Methods: We assessed patients in whom a tumor defect after type P1b+2, P2, P2+3, or P1b+2+3 internal hemipelvectomy was reconstructed with a LUMiC prosthesis during the period of 2008 to 2022. Complications were reported according to the Henderson classification. Competing risks models were used to estimate the cumulative incidence of implant revision for mechanical and nonmechanical reasons, and reoperations for any complication. Cox models were used to study the effect of risk factors on dislocation and infection.

Results: One hundred and sixty-six patients (median follow-up, 4.2 years [interquartile range, 2.6 to 7.6 years]) were included. A total of 114 (69%) were treated for a primary malignant tumor, 46 (28%) for metastatic carcinoma, 5 (3%) for a benign aggressive lesion, and 1 (1%) for another reason. One hundred and sixty-five reoperations were performed in 82 (49%) of the patients; 104 (63%) of the reoperations were within 6 months. Thirty-two (19%) of 166 implants were revised: 13 (8%) for mechanical reasons, mainly dislocation (n = 5, 3%), and 19 (11%) for nonmechanical reasons, mainly periprosthetic joint infection (PJI) (n = 15, 9%). The cumulative incidences of revision for mechanical reasons and PJI (Henderson 1 to 4) at 2, 5, and 10 years were 11% (95% confidence interval [CI], 7% to 17%), 18% (12% to 25%), and 24% (16% to 33%), respectively. Previous surgery at the same site was associated with an increased dislocation risk (cause-specific hazard ratio [HR CS ], 3.0 [95% CI, 1.5 to 6.4]; p < 0.01), and resections involving the P3 region were associated with an increased infection risk (HR CS , 2.5 [95% CI, 1.4 to 4.7]; p < 0.01).

Conclusions: Despite a substantial reoperation risk, the LUMiC prosthesis demonstrated its durability in the mid-term, with a low mechanical revision rate and most patients retaining their primary implant. Most complications occur in the first postoperative months. Patients with previous surgery at the same site had an increased dislocation risk and might benefit from more conservative rehabilitation and aftercare. Measures should be aimed at reducing the PJI risk, especially in resections involving the P3 region.
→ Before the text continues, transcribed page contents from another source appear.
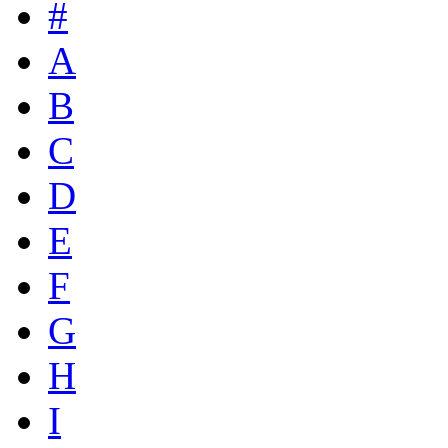
#
A
B
C
D
E
F
G
H
I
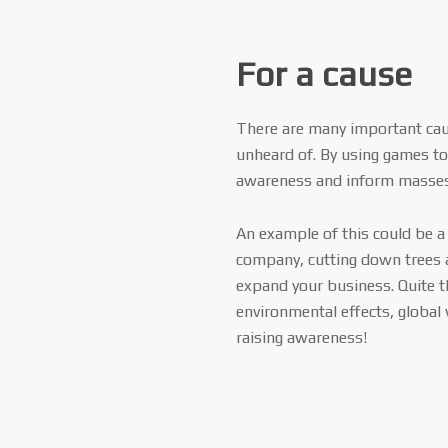
For a cause
There are many important ca
unheard of. By using games to 
awareness and inform masses 
An example of this could be 
company, cutting down trees 
expand your business. Quite t
environmental effects, global
raising awareness!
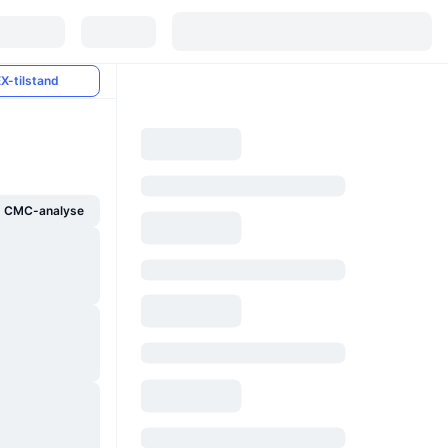
X-tilstand
g CMC-analyse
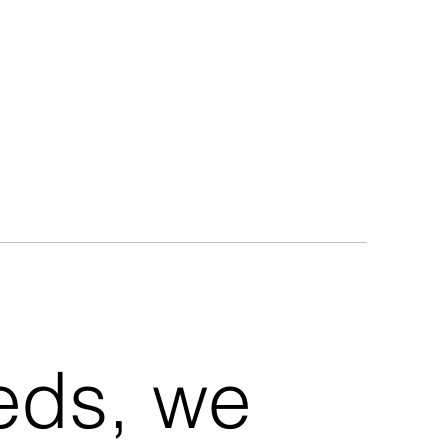
eeds, we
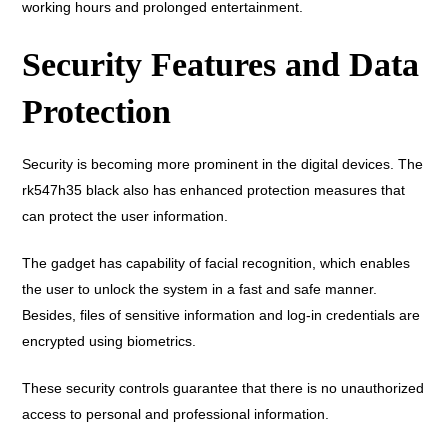
working hours and prolonged entertainment.
Security Features and Data
Protection
Security is becoming more prominent in the digital devices. The
rk547h35 black also has enhanced protection measures that
can protect the user information.
The gadget has capability of facial recognition, which enables
the user to unlock the system in a fast and safe manner.
Besides, files of sensitive information and log-in credentials are
encrypted using biometrics.
These security controls guarantee that there is no unauthorized
access to personal and professional information.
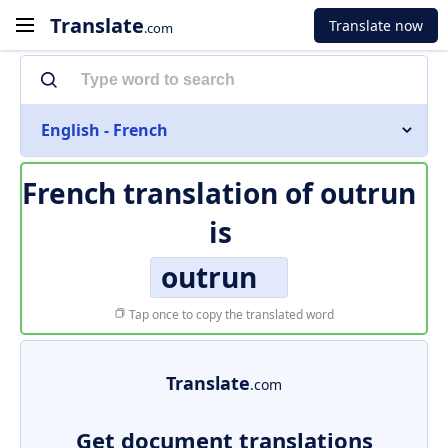
Translate
Translate now
.com
English - French
French translation of
outrun
is
outrun
Tap once to copy the translated word
Translate
.com
Get document translations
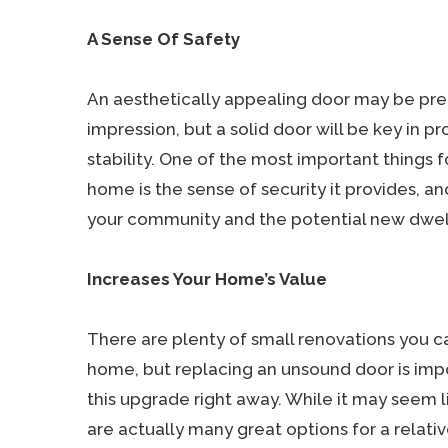
A Sense Of Safety
An aesthetically appealing door may be pre
impression, but a solid door will be key in p
stability. One of the most important things
home is the sense of security it provides, a
your community and the potential new dwel
Increases Your Home’s Value
There are plenty of small renovations you c
home, but replacing an unsound door is i
this upgrade right away. While it may seem li
are actually many great options for a relative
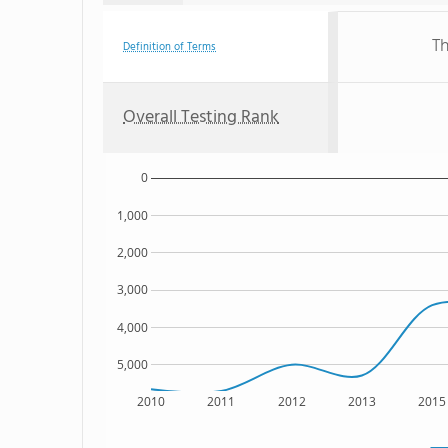
Th
Definition of Terms
Overall Testing Rank
0
1,000
2,000
3,000
4,000
5,000
2010
2011
2012
2013
2015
Level of evidence: Therapeutic Level IV . See Instructions for Authors for a complete description of levels of evidence.

Fig. 1

Cumulative incidence of LUMiC revision for mechanical complications (Henderson 1 to 3) and PJI (Henderson 4), using a competing risks model.

Fig. 2

Cumulative incidence of reoperations for any complication, using a competing risks model.